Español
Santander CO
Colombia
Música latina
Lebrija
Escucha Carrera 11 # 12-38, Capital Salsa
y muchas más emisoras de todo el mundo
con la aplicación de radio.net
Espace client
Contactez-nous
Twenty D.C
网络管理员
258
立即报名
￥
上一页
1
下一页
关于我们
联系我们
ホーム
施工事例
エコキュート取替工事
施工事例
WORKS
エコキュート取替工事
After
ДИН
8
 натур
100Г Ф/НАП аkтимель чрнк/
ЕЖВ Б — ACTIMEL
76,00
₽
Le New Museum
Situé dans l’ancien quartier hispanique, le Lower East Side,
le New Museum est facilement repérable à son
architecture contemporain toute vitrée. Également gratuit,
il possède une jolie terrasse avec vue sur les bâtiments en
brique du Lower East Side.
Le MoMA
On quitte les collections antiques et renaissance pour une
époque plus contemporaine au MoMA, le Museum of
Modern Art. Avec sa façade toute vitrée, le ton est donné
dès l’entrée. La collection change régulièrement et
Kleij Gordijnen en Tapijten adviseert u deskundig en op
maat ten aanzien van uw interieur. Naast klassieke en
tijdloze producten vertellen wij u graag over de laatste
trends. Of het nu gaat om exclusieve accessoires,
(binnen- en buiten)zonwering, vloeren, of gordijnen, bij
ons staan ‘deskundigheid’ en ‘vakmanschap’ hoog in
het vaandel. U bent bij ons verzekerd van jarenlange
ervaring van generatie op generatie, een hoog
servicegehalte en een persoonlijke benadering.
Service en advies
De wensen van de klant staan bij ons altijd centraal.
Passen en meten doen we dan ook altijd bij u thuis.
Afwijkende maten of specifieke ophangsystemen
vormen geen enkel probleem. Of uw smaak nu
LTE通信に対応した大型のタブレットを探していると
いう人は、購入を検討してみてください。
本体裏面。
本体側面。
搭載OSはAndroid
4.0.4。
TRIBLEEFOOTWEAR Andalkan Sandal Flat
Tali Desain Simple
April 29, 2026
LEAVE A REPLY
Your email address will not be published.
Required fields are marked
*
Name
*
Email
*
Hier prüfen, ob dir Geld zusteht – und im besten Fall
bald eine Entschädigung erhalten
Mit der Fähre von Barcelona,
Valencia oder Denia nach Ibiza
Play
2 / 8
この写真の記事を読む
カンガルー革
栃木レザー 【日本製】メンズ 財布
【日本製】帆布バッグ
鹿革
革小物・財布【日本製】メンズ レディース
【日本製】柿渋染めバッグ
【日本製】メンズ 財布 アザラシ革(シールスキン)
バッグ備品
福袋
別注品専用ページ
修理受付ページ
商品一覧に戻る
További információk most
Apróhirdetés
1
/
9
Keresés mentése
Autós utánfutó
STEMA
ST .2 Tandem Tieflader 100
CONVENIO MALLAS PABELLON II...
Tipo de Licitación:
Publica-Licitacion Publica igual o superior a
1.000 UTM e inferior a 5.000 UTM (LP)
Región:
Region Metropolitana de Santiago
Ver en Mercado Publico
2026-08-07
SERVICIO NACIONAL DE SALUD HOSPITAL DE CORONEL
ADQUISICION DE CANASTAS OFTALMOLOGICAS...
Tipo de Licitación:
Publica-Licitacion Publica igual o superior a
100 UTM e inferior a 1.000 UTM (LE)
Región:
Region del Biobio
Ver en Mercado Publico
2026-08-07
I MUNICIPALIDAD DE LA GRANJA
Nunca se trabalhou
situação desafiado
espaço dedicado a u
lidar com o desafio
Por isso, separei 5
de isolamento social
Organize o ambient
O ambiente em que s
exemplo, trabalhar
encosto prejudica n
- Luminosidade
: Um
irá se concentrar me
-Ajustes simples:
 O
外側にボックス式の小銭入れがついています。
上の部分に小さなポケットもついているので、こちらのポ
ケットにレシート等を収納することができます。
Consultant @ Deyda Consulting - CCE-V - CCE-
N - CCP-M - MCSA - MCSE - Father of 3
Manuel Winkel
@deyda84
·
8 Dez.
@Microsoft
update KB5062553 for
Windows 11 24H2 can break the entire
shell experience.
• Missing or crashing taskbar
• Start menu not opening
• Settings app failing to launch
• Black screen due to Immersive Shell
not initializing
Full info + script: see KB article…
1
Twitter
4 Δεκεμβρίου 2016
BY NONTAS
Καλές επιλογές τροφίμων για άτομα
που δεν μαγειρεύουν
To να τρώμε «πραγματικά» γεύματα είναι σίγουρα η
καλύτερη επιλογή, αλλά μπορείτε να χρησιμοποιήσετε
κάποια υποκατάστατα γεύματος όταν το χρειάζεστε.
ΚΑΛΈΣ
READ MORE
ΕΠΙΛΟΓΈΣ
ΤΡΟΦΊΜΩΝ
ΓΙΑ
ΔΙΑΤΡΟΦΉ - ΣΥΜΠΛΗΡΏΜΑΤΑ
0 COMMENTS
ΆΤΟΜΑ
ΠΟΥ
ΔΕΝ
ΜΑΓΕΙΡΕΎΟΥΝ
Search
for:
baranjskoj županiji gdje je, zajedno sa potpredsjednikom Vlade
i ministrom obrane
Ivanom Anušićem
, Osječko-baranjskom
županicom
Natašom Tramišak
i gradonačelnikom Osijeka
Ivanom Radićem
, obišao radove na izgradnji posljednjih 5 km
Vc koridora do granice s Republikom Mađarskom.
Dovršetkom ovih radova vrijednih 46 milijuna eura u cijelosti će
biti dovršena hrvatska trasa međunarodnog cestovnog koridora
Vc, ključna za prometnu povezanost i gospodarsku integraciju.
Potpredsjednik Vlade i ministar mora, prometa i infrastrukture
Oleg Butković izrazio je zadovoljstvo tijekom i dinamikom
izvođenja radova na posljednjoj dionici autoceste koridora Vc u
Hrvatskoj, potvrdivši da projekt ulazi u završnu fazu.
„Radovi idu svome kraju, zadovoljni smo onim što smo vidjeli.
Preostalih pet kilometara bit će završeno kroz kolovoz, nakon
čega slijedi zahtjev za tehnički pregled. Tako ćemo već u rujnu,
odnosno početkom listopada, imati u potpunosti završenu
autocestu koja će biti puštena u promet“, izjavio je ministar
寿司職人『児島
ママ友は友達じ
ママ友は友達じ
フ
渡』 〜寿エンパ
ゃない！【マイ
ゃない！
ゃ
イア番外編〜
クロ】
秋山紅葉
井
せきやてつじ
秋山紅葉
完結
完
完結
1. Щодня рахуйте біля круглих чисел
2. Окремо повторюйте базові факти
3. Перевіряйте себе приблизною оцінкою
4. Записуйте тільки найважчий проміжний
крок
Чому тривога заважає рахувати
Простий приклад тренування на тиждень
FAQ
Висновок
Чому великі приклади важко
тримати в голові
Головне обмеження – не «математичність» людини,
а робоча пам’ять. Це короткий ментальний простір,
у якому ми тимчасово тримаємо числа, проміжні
########################################
◆ WORK INSTRUCTION:
Looking at the entries above, count each line that includes the string "East" and give only the total.

◆ RESULT:
2